只見線「上下分離方式」あす許可 只見~会津川口、11年ぶり再開へ



国土交通省は11月29日、JR東日本と福島県が申請していた只見線・只見~会津川口間27.6kmの鉄道事業許可について、あす11月30日付けで国土交通大臣が許可すると発表した。来年2022年中に11年ぶりに運転を再開する。

只見線の路線図と概況。中間の只見~会津川口間が上下分離方式に移行する。【画像:国土交通省】

只見線は上越線の小出駅と磐越西線の会津若松駅を結ぶ135.2kmの路線。国鉄時代の1971年に全通し現在はJR東日本が運営している。2011年7月の新潟・福島豪雨で橋りょうが流出するなどの甚大な被害が発生し、いまも只見~会津川口間が運休中だ。
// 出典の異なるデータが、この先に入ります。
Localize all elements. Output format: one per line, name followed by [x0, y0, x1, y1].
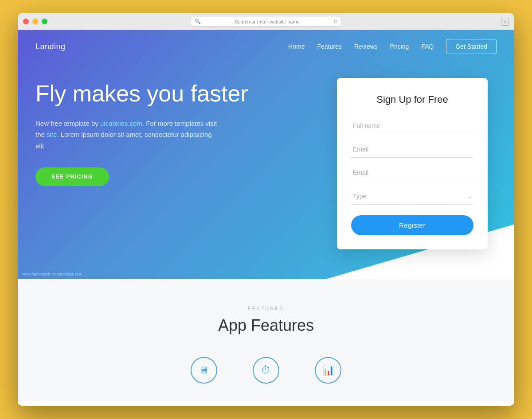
- search-icon: 🔍: [195, 19, 201, 24]
- full-name-input[interactable]: [351, 118, 473, 134]
- hero-desc-text3: . Lorem ipsum dolor sit amet, consectetu…: [35, 131, 212, 150]
- signup-card: Sign Up for Free Type ⌄ Register: [337, 78, 488, 249]
- watermark: www.heritagechristiancollege.com: [22, 272, 82, 276]
- type-select-label: Type: [353, 193, 366, 200]
- refresh-icon[interactable]: ↻: [333, 19, 337, 24]
- feature-item-3: 📊: [315, 357, 341, 384]
- email-input[interactable]: [351, 141, 473, 158]
- hero-description: New free template by uicookies.com. For …: [35, 118, 222, 152]
- address-bar[interactable]: 🔍 Search or enter website name ↻: [191, 17, 341, 27]
- chevron-down-icon: ⌄: [467, 193, 472, 199]
- chart-icon: 📊: [322, 365, 334, 376]
- feature-icon-clock: ⏱: [253, 357, 279, 384]
- hero-link-site[interactable]: site: [47, 131, 57, 138]
- maximize-button[interactable]: [42, 19, 47, 24]
- page-content: Landing Home Features Reviews Pricing FA…: [18, 30, 514, 406]
- type-select[interactable]: Type ⌄: [351, 188, 473, 205]
- email-field: [351, 141, 473, 158]
- address-text: Search or enter website name: [203, 19, 331, 24]
- feature-icon-monitor: 🖥: [191, 357, 217, 384]
- monitor-icon: 🖥: [199, 365, 209, 376]
- nav-link-pricing[interactable]: Pricing: [390, 43, 409, 50]
- clock-icon: ⏱: [261, 365, 271, 376]
- full-name-field: [351, 118, 473, 134]
- hero-link-uicookies[interactable]: uicookies.com: [100, 120, 142, 127]
- features-title: App Features: [35, 316, 497, 335]
- hero-section: Landing Home Features Reviews Pricing FA…: [18, 30, 514, 279]
- feature-icon-chart: 📊: [315, 357, 341, 384]
- close-button[interactable]: [23, 19, 29, 24]
- nav-link-home[interactable]: Home: [288, 43, 305, 50]
- features-icons: 🖥 ⏱ 📊: [35, 357, 497, 384]
- nav-link-features[interactable]: Features: [317, 43, 341, 50]
- feature-item-2: ⏱: [253, 357, 279, 384]
- minimize-button[interactable]: [32, 19, 38, 24]
- hero-content: Fly makes you faster New free template b…: [18, 63, 275, 221]
- new-tab-button[interactable]: +: [501, 18, 509, 26]
- nav-logo: Landing: [35, 42, 66, 51]
- nav-cta-button[interactable]: Get Started: [446, 39, 497, 54]
- navigation: Landing Home Features Reviews Pricing FA…: [18, 30, 514, 63]
- nav-link-reviews[interactable]: Reviews: [354, 43, 378, 50]
- features-label: FEATURES: [35, 306, 497, 311]
- hero-desc-text1: New free template by: [35, 120, 100, 127]
- traffic-lights: [23, 19, 47, 24]
- hero-title: Fly makes you faster: [35, 81, 257, 107]
- feature-item-1: 🖥: [191, 357, 217, 384]
- nav-link-faq[interactable]: FAQ: [421, 43, 434, 50]
- nav-links: Home Features Reviews Pricing FAQ Get St…: [288, 39, 497, 54]
- features-section: FEATURES App Features 🖥 ⏱ 📊: [18, 279, 514, 401]
- register-button[interactable]: Register: [351, 215, 473, 235]
- see-pricing-button[interactable]: SEE PRICING: [35, 167, 109, 186]
- signup-title: Sign Up for Free: [351, 94, 473, 105]
- mac-window: 🔍 Search or enter website name ↻ + Landi…: [18, 13, 514, 406]
- titlebar: 🔍 Search or enter website name ↻ +: [18, 13, 514, 30]
- confirm-email-input[interactable]: [351, 165, 473, 181]
- confirm-email-field: [351, 165, 473, 181]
同区間は被災前から利用者が非常に少なく、2010年度の輸送密度は370人。一時は鉄道を廃止してバスに転換することも考えられたが、地元の要望を受け上下分離方式を条件に復旧して運転を再開することになり、2017年6月にJR東日本と福島県が基本合意書を締結。2018年6月から復旧工事に着手した。

復旧工事の完了後、福島県が鉄道施設と土地を保有し、JR東日本は同県から鉄道施設・土地を借りて列車の運行を再開する。今回の許可は鉄道事業法に基づく上下分離方式への移行手続きで、JR東日本が第2種鉄道事業(線路を借りて列車を運行する事業)、福島県が第3種鉄道事業(線路を保有してほかの事業者に貸す事業)の許可を6月30日付けで申請していた。

復旧工事は当初、本年度2021年度中に完了する予定だったが、工事の難航で現在は2022年度上半期に復旧工事を完了し、2022年中の運転再開を予定している。